WHAT YOU ARE ASKED TO DO =>
Beneath this task are records; print exactly the stretch of them from the line with "zuverlässig im Einsatz." through the line with "der nahegelegenen Studentenstadt.", both ends included.

INFORMATION GIVEN =>
====
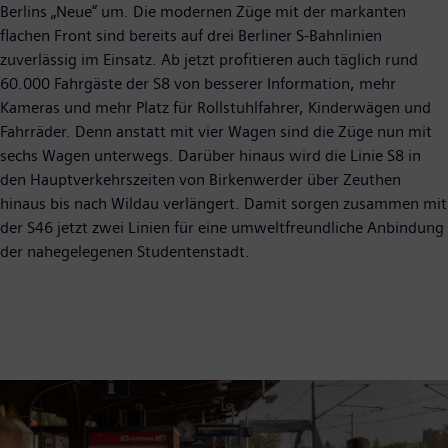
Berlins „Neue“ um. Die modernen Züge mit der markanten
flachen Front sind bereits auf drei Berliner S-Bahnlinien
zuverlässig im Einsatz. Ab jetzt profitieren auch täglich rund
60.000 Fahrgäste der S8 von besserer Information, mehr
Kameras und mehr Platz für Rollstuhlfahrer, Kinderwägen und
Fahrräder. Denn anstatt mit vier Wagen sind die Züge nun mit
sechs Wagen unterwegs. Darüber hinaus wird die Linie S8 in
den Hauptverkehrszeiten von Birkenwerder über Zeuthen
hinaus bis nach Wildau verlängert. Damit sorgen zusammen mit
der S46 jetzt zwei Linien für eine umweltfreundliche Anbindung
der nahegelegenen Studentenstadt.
====
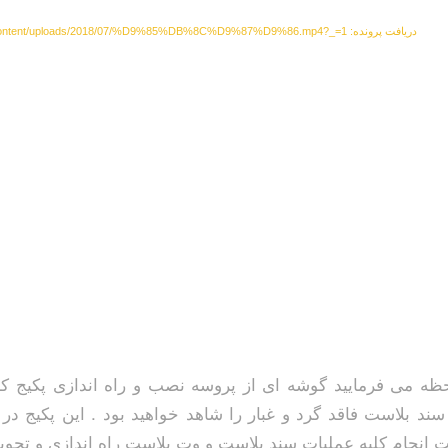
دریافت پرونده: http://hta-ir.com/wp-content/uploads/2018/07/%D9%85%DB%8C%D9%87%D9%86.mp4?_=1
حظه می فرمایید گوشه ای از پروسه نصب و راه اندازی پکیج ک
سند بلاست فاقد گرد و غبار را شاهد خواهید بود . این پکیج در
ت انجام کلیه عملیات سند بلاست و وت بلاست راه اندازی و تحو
====
WRITTEN SOLUTION =>
zuverlässig im Einsatz. Ab jetzt profitieren auch täglich rund
60.000 Fahrgäste der S8 von besserer Information, mehr
Kameras und mehr Platz für Rollstuhlfahrer, Kinderwägen und
Fahrräder. Denn anstatt mit vier Wagen sind die Züge nun mit
sechs Wagen unterwegs. Darüber hinaus wird die Linie S8 in
den Hauptverkehrszeiten von Birkenwerder über Zeuthen
hinaus bis nach Wildau verlängert. Damit sorgen zusammen mit
der S46 jetzt zwei Linien für eine umweltfreundliche Anbindung
der nahegelegenen Studentenstadt.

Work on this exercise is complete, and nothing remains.